Subjective Rating Task
The LMM analysis was used to assess the fixed effects of the participants’ categorization of paintings and the author of the paintings. We constructed a full model (with fixed effects of categorizations and authorships of the paintings) and compared the reduced models against it to specifically examine the significance of the fixed effects on the subjective ratings of beauty, liking, valence (positive and negative), arousal, familiarity, and concreteness. In the full model, we also included random by-painting and by-participant intercepts to account for the observations’ dependency.
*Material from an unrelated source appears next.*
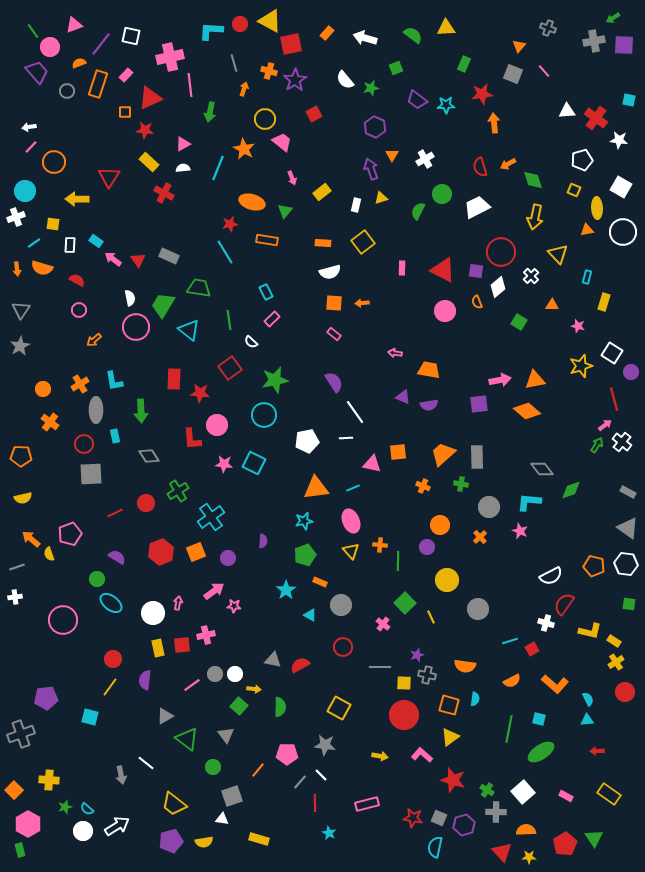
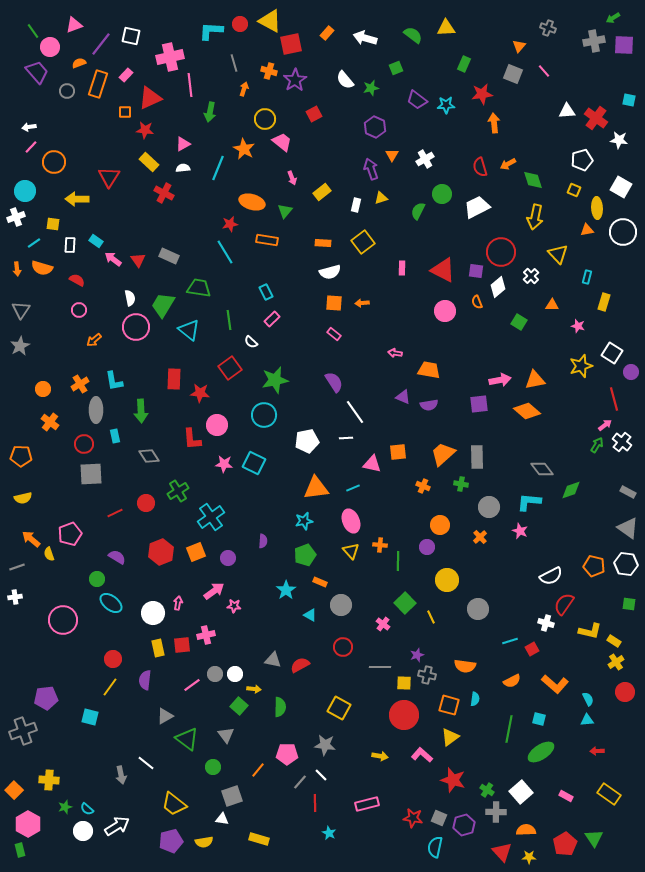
gray cross at (21, 734): moved 2 px right, 3 px up
white square at (523, 792): moved 2 px left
The results showed that the main effects of categorization and authorship were not significant for all ratings: categorization (beauty; χ2 = 0.69, p = .40, liking; χ2 = 1.66, p = .20, valence [positive]; χ2 = .068, p = .021, valence [negative]; χ2 = 0.014, p = .91, arousal; χ2 = 0.0028, p = .096, familiarity; χ2 = 0.20, p = .65, concreteness; χ2 = 1.80, p = .18), and authorship (beauty; χ2 = 0.87, p = .035, liking; χ2 = 0.79, p = .37, valence [positive]; χ2 = 3.44, p = .064, valence [negative]; χ2 = 2.32, p = .13, arousal; χ2 = 2.16, p = .14, familiarity; χ2 = 3.71, p = .054, concreteness: χ2 = 0.69, p = .41).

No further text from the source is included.